The days of the big, anthemic guitar bands are over; otherwise The
Constantines would surely be following along in U2's decades-ago footsteps,
converting arena after arena to the next biggest band in the world. Their
third full-length is their best ever, a passionate yet cohesive vault into
outsized rock sound. It is much more of a whole than predecessor Shine a Light,
gathering weight and heft as it proceeds to the mammoth "You Are a
Conductor."
Much has been made of The Constantines' intrinsic polarity their angular
instrumental sound jostles smooth white-soul vocals but the two halves
seem more united here than ever before. The power comes from Doug
MacGrath's tumultuous tribal drumming heavy on the toms and light on the
cymbals, it is the primitive core of nearly every cut. Still, the reason
you can hear it, track after track, is because of the rest of the band's
restraint. There's judicious use of both sparseness and frenzy. For
example, in "Draw Us Lines," percussion carves a bare-bones space for Bryan
Webb's hoarse, dramatic vocals, but unexpected bursts of guitar and
keyboard rupture through in multicolored ecstasy. Similarly, "Hot Line
Operator" builds tension with minimal elements, the slap of off-beats, a
seductive falsetto, a shimmering keyboard, threatening always to explode,
but always pulling back. Not until "Lizaveta" do those thick, distorted
guitars emerge, powering a slow rock dirge to triumph. "It's good... we
desire disorder... with this desire... we our own destroyers..." sings Webb
against the rock-steadiest of beats, that disorder contained but immanent
as it is in all great rock songs.
"Working Full-Time" is another triumph, begun in a scream and pedal-altered
haze of guitars and shimmering to life with pulsating guitar riffs. The
subject matter is the dignity of the working man, an Orozco mural's worth
of larger-than-life lunchpail heroes trudging through the day-to-day. It's
not something that glamorous bands spend much time thinking about,
but The Constantines bring fire to the discussion with their chant
"We... won't... be... undersold." With "You Are a Conductor," we again hear a
ritual drumbeat, slow tempo'd and magnificent, punctuated by ringing
guitar notes and mystical observations about "jungles of doubt" and
"battles to come." Even the guitar solos are slowed, heavy, weighted with
meaning... the song is larger, more significant because of its measured pace.

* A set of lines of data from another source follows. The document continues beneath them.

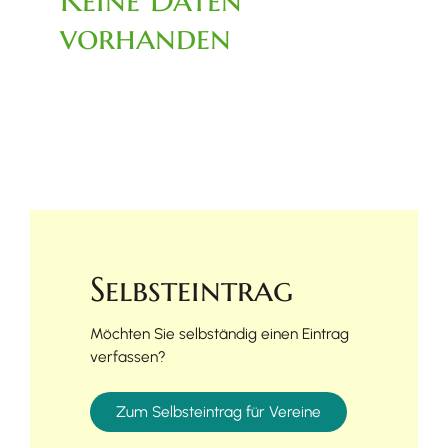
vorhanden
Selbsteintrag
Möchten Sie selbständig einen Eintrag
verfassen?
Zum Selbsteintrag für Vereine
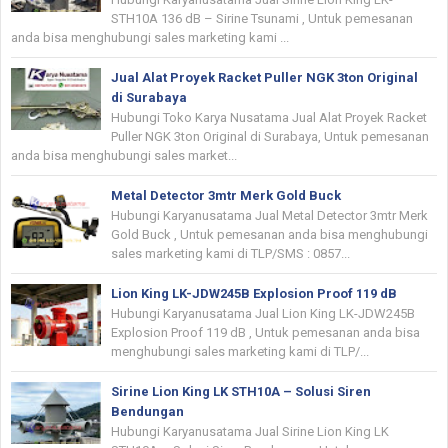
STH10A 136 dB – Sirine Tsunami , Untuk pemesanan
anda bisa menghubungi sales marketing kami ...
Jual Alat Proyek Racket Puller NGK 3ton Original
di Surabaya
Hubungi Toko Karya Nusatama Jual Alat Proyek Racket
Puller NGK 3ton Original di Surabaya, Untuk pemesanan
anda bisa menghubungi sales market...
Metal Detector 3mtr Merk Gold Buck
Hubungi Karyanusatama Jual Metal Detector 3mtr Merk
Gold Buck , Untuk pemesanan anda bisa menghubungi
sales marketing kami di TLP/SMS : 0857...
Lion King LK-JDW245B Explosion Proof 119 dB
Hubungi Karyanusatama Jual Lion King LK-JDW245B
Explosion Proof 119 dB , Untuk pemesanan anda bisa
menghubungi sales marketing kami di TLP/...
Sirine Lion King LK STH10A – Solusi Siren
Bendungan
Hubungi Karyanusatama Jual Sirine Lion King LK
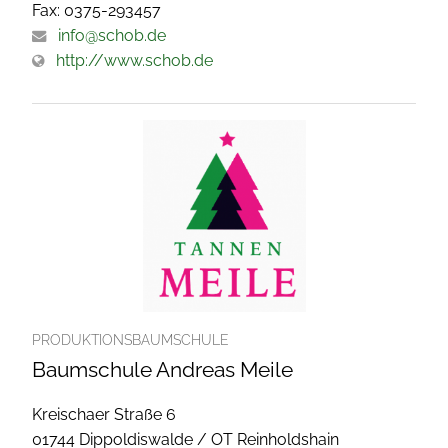
Fax: 0375-293457
info@schob.de
http://www.schob.de
PRODUKTIONSBAUMSCHULE
Baumschule Andreas Meile
Kreischaer Straße 6
01744 Dippoldiswalde / OT Reinholdshain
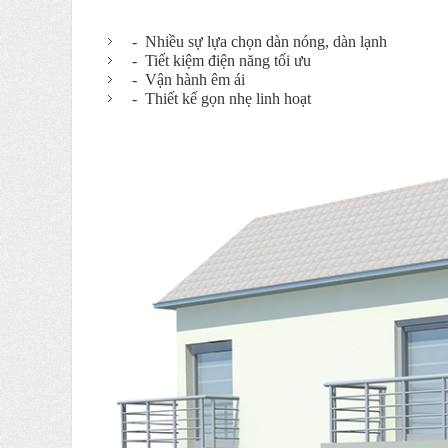
- Nhiều sự lựa chọn dàn nóng, dàn lạnh
- Tiết kiệm điện năng tối ưu
- Vận hành êm ái
- Thiết kế gọn nhẹ linh hoạt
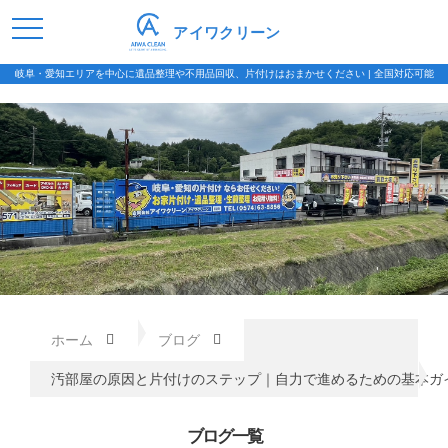
アイワクリーン
岐阜・愛知エリアを中心に遺品整理や不用品回収、片付けはおまかせください | 全国対応可能
ホーム
ブログ
汚部屋の原因と片付けのステップ｜自力で進めるための基本ガ
ブログ一覧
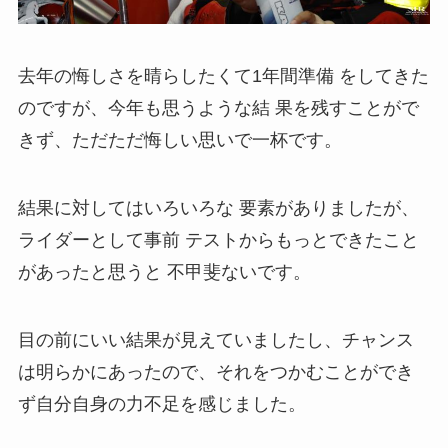
去年の悔しさを晴らしたくて1年間準備 をしてきた
のですが、今年も思うような結 果を残すことがで
きず、ただただ悔しい思いで一杯です。
結果に対してはいろいろな 要素がありましたが、
ライダーとして事前 テストからもっとできたこと
があったと思うと 不甲斐ないです。
目の前にいい結果が見えていましたし、チャンス
は明らかにあったので、それをつかむことができ
ず自分自身の力不足を感じました。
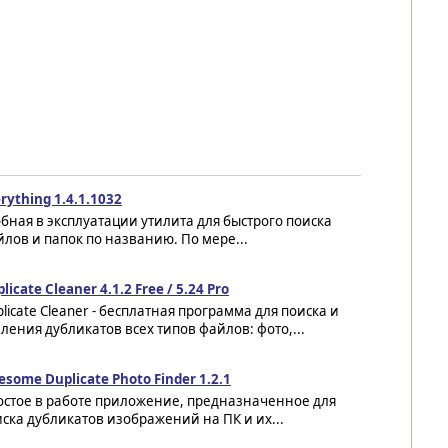
rything 1.4.1.1032
бная в эксплуатации утилита для быстрого поиска
лов и папок по названию. По мере...
licate Cleaner 4.1.2 Free / 5.24 Pro
licate Cleaner - бесплатная программа для поиска и
ления дубликатов всех типов файлов: фото,...
some Duplicate Photo Finder 1.2.1
остое в работе приложение, предназначенное для
ска дубликатов изображений на ПК и их...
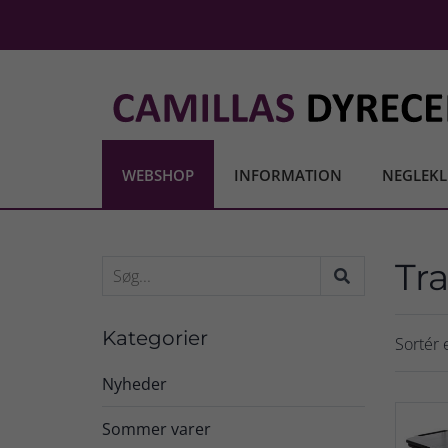
WEBSHOP
INFORMATION
NEGLEKL
Tr
Kategorier
Sortér e
Nyheder
Sommer varer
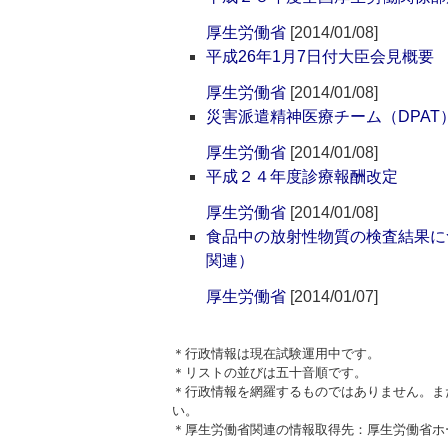
厚生労働省
[2014/01/08]
平成26年1月7日付大臣会見概要
厚生労働省
[2014/01/08]
災害派遣精神医療チーム（DPAT
厚生労働省
[2014/01/08]
平成２４年度診療報酬改定
厚生労働省
[2014/01/08]
食品中の放射性物質の検査結果に
関連）
厚生労働省
[2014/01/07]
＊行政情報は現在試験運用中です。
＊リストの並びは五十音順です。
＊行政情報を網羅するものではありません。ま
い。
＊厚生労働省関連の情報取得先：厚生労働省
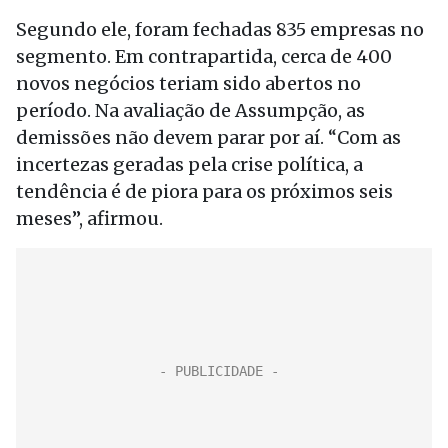
Segundo ele, foram fechadas 835 empresas no
segmento. Em contrapartida, cerca de 400
novos negócios teriam sido abertos no
período. Na avaliação de Assumpção, as
demissões não devem parar por aí. “Com as
incertezas geradas pela crise política, a
tendência é de piora para os próximos seis
meses”, afirmou.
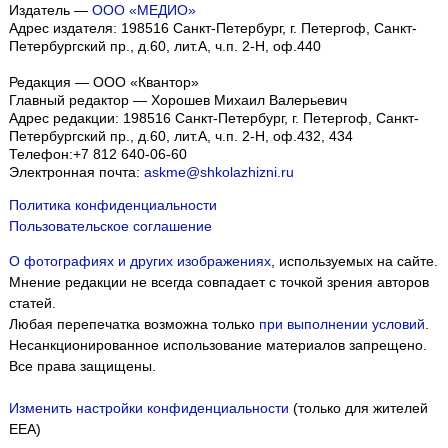
Издатель —
ООО «МЕДИО»
Адрес издателя: 198516 Санкт-Петербург, г. Петергоф, Санкт-
Петербургский пр., д.60, лит.А, ч.п. 2-Н, оф.440
Редакция — ООО «Квантор»
Главный редактор — Хорошев Михаил Валерьевич
Адрес редакции:
198516
Санкт-Петербург, г. Петергоф
,
Санкт-
Петербургский пр., д.60, лит.А, ч.п. 2-Н, оф.432, 434
Телефон:
+7 812 640-06-60
Электронная почта:
askme@shkolazhizni.ru
Политика конфиденциальности
Пользовательское соглашение
О фотографиях и других изображениях
, используемых на сайте.
Мнение редакции не всегда совпадает с точкой зрения авторов
статей.
Любая перепечатка возможна только
при выполнении условий
.
Несанкционированное использование материалов запрещено.
Все права защищены.
Изменить настройки конфиденциальности
(только для жителей
EEA)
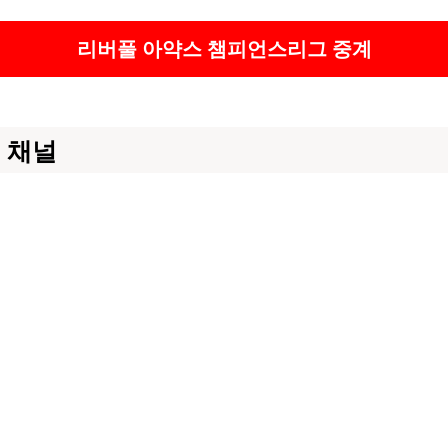
리버풀
아약스 챔피언스리그 중계
 채널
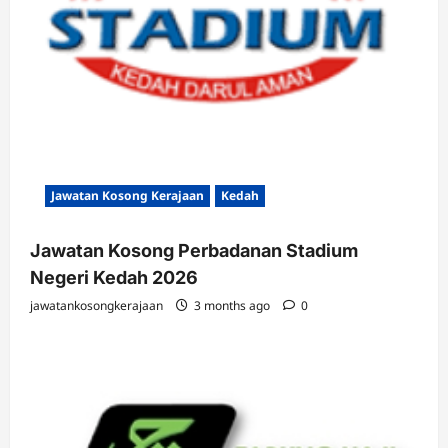
Jawatan Kosong Kerajaan
Kedah
Jawatan Kosong Perbadanan Stadium
Negeri Kedah 2026
jawatankosongkerajaan
3 months ago
0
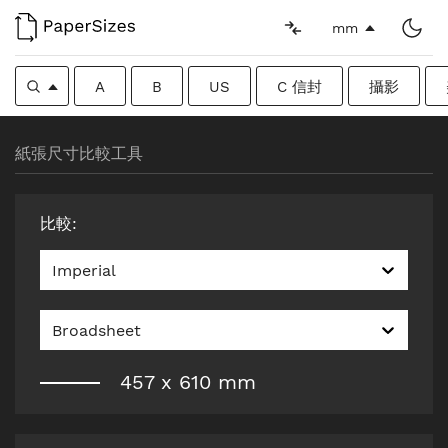
mm
A
B
US
C 信封
攝影
紙張尺寸比較工具
比較
:
Imperial
Broadsheet
457
x
610
mm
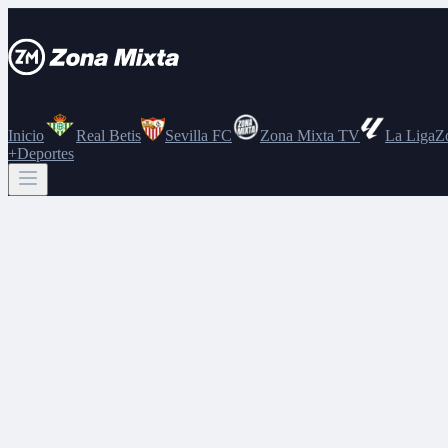
Inicio
Real Betis
Sevilla FC
Zona Mixta TV
La Liga
Z
+Deportes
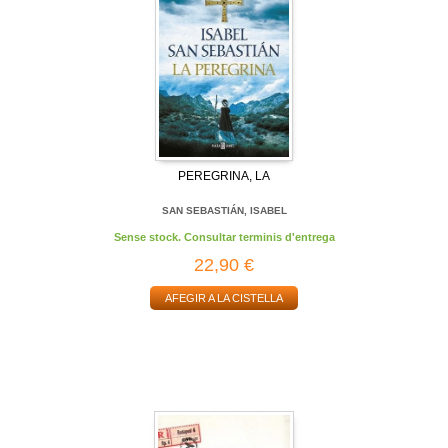
PEREGRINA, LA
SAN SEBASTIÁN, ISABEL
Sense stock. Consultar terminis d'entrega
22,90 €
AFEGIR A LA CISTELLA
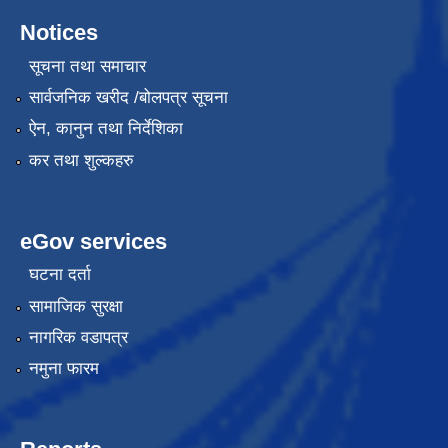
Notices
सूचना तथा समाचार
सार्वजनिक खरीद /बोलपत्र सूचना
ऐन, कानुन तथा निर्देशिका
कर तथा शुल्कहरु
eGov services
घटना दर्ता
सामाजिक सुरक्षा
नागरिक वडापत्र
नमुना फारम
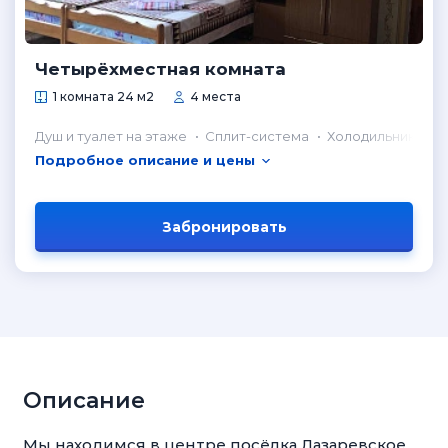
Четырёхместная комната
1 комната 24 м2
4 места
Душ и туалет на этаже
Сплит-система
Холодильник в н
Подробное описание и цены
Забронировать
Описание
Мы находимся в центре посёлка Лазаревское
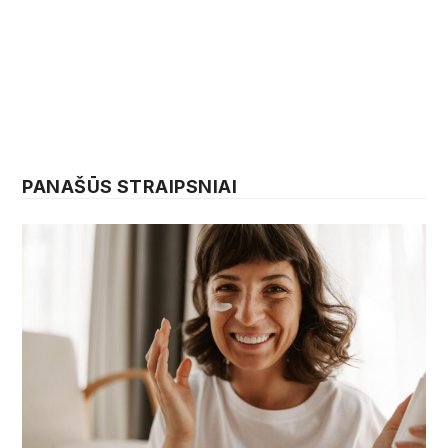
PANAŠŪS STRAIPSNIAI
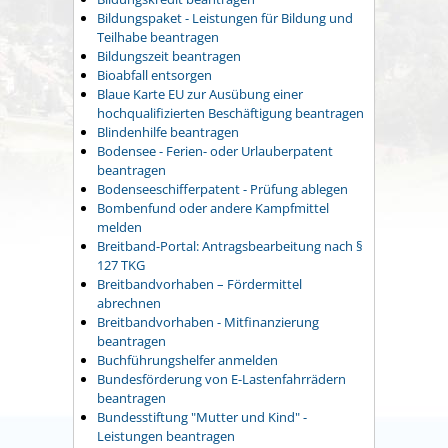
Bildungspaket - Leistungen für Bildung und
Teilhabe beantragen
Bildungszeit beantragen
Bioabfall entsorgen
Blaue Karte EU zur Ausübung einer
hochqualifizierten Beschäftigung beantragen
Blindenhilfe beantragen
Bodensee - Ferien- oder Urlauberpatent
beantragen
Bodenseeschifferpatent - Prüfung ablegen
Bombenfund oder andere Kampfmittel
melden
Breitband-Portal: Antragsbearbeitung nach §
127 TKG
Breitbandvorhaben – Fördermittel
abrechnen
Breitbandvorhaben - Mitfinanzierung
beantragen
Buchführungshelfer anmelden
Bundesförderung von E-Lastenfahrrädern
beantragen
Bundesstiftung "Mutter und Kind" -
Leistungen beantragen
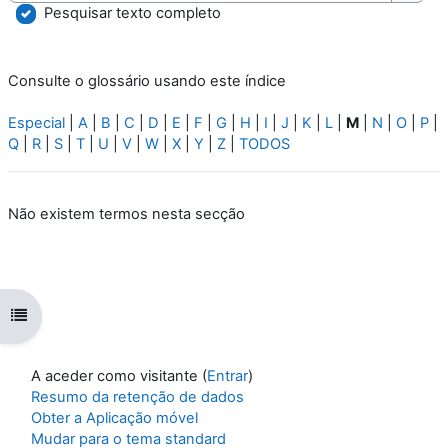
Pesqu
Pesquisar texto completo
Consulte o glossário usando este índice
Especial
|
A
|
B
|
C
|
D
|
E
|
F
|
G
|
H
|
I
|
J
|
K
|
L
|
M
|
N
|
O
|
P
|
Q
|
R
|
S
|
T
|
U
|
V
|
W
|
X
|
Y
|
Z
|
TODOS
Não existem termos nesta secção
Abrir índice da disciplina
A aceder como visitante (
Entrar
)
Resumo da retenção de dados
Obter a Aplicação móvel
Mudar para o tema standard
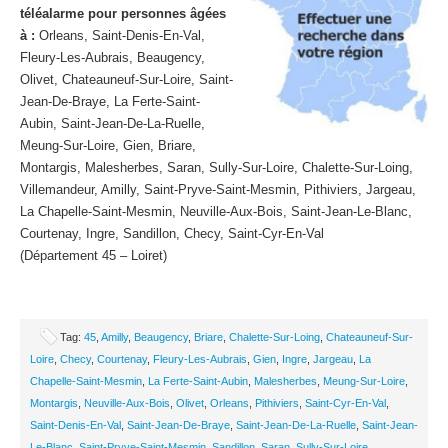
téléalarme pour personnes âgées
à :
Orleans, Saint-Denis-En-Val,
Fleury-Les-Aubrais, Beaugency,
Olivet, Chateauneuf-Sur-Loire, Saint-
Jean-De-Braye, La Ferte-Saint-
Aubin, Saint-Jean-De-La-Ruelle,
Meung-Sur-Loire, Gien, Briare,
Montargis, Malesherbes, Saran, Sully-Sur-Loire, Chalette-Sur-Loing,
Villemandeur, Amilly, Saint-Pryve-Saint-Mesmin, Pithiviers, Jargeau,
La Chapelle-Saint-Mesmin, Neuville-Aux-Bois, Saint-Jean-Le-Blanc,
Courtenay, Ingre, Sandillon, Checy, Saint-Cyr-En-Val
(Département 45 – Loiret)
Tag:
45
,
Amilly
,
Beaugency
,
Briare
,
Chalette-Sur-Loing
,
Chateauneuf-Sur-
Loire
,
Checy
,
Courtenay
,
Fleury-Les-Aubrais
,
Gien
,
Ingre
,
Jargeau
,
La
Chapelle-Saint-Mesmin
,
La Ferte-Saint-Aubin
,
Malesherbes
,
Meung-Sur-Loire
,
Montargis
,
Neuville-Aux-Bois
,
Olivet
,
Orleans
,
Pithiviers
,
Saint-Cyr-En-Val
,
Saint-Denis-En-Val
,
Saint-Jean-De-Braye
,
Saint-Jean-De-La-Ruelle
,
Saint-Jean-
Le-Blanc
,
Saint-Pryve-Saint-Mesmin
,
Sandillon
,
Saran
,
Sully-Sur-Loire
,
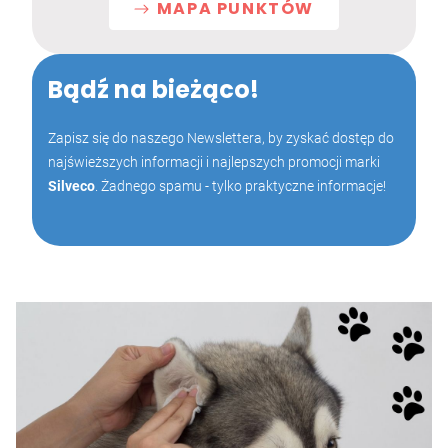
MAPA PUNKTÓW
Bądź na bieżąco!
Zapisz się do naszego Newslettera, by zyskać dostęp do
najświeższych informacji i najlepszych promocji marki
Silveco
. Żadnego spamu - tylko praktyczne informacje!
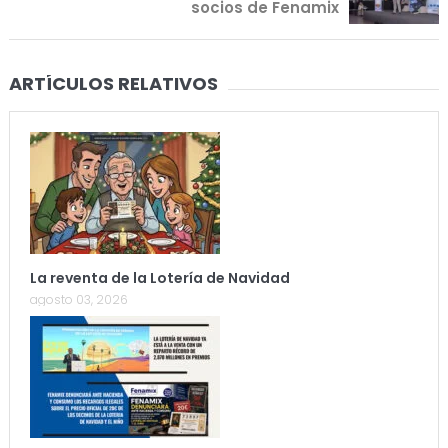
socios de Fenamix
ARTÍCULOS RELATIVOS
La reventa de la Lotería de Navidad
agosto 03, 2026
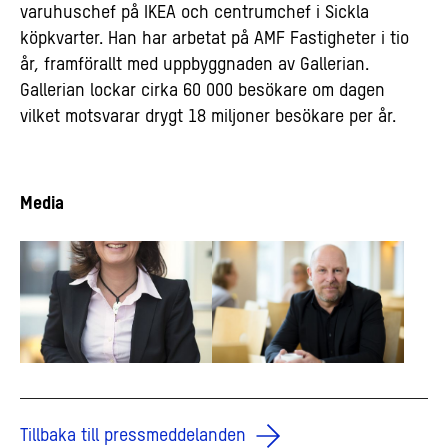
varuhuschef på IKEA och centrumchef i Sickla
köpkvarter. Han har arbetat på AMF Fastigheter i tio
år, framförallt med uppbyggnaden av Gallerian.
Gallerian lockar cirka 60 000 besökare om dagen
vilket motsvarar drygt 18 miljoner besökare per år.
Media
Tillbaka till pressmeddelanden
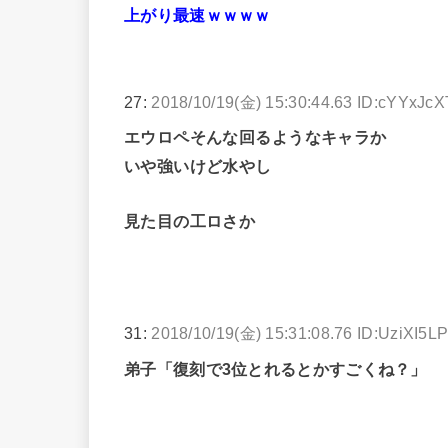
上がり最速ｗｗｗｗ
27:
2018/10/19(金) 15:30:44.63 ID:cYYxJc
エウロペそんな回るようなキャラか
いや強いけど水やし
見た目の工ロさか
31:
2018/10/19(金) 15:31:08.76 ID:UziXI5L
弟子「復刻で3位とれるとかすごくね？」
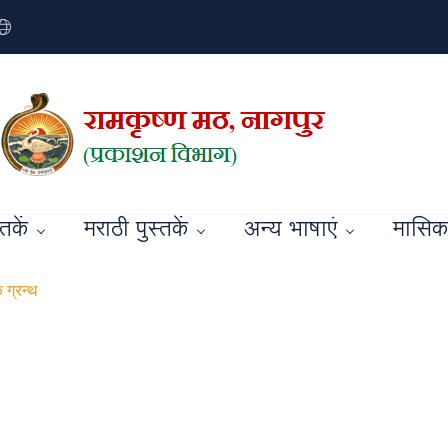
्तकें
मराठी पुस्तकें
अन्य भाषाएं
मासिक 
 ग्रन्थ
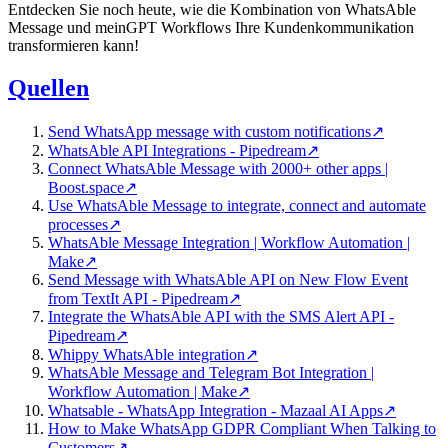
Entdecken Sie noch heute, wie die Kombination von WhatsAble
Message und meinGPT Workflows Ihre Kundenkommunikation
transformieren kann!
Quellen
Send WhatsApp message with custom notifications
↗
WhatsAble API Integrations - Pipedream
↗
Connect WhatsAble Message with 2000+ other apps |
Boost.space
↗
Use WhatsAble Message to integrate, connect and automate
processes
↗
WhatsAble Message Integration | Workflow Automation |
Make
↗
Send Message with WhatsAble API on New Flow Event
from TextIt API - Pipedream
↗
Integrate the WhatsAble API with the SMS Alert API -
Pipedream
↗
Whippy WhatsAble integration
↗
WhatsAble Message and Telegram Bot Integration |
Workflow Automation | Make
↗
Whatsable - WhatsApp Integration - Mazaal AI Apps
↗
How to Make WhatsApp GDPR Compliant When Talking to
Customers
↗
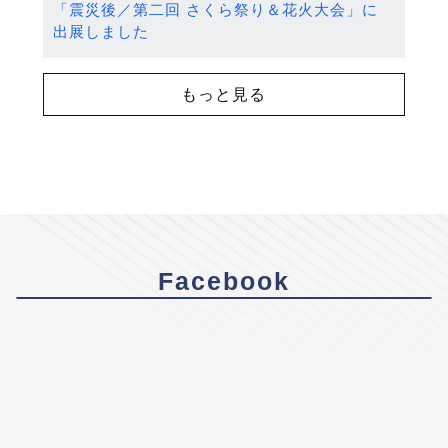
「震災後／第二回 さくら祭り＆花火大会」に
出展しました
もっと見る
Facebook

The final song of Tournament of Hearts is the exception to everything not
a big song or a slow song or an anthemic song, it would sound fairly strange
in
a football stadium. Yet "Windy Road," just Webb's
whispered voice, a few guitar chords and a reverberating keyboard, has its
own tension and drama, evidence that The Constantines can be just as
passionate in pianissimo as in triple forte.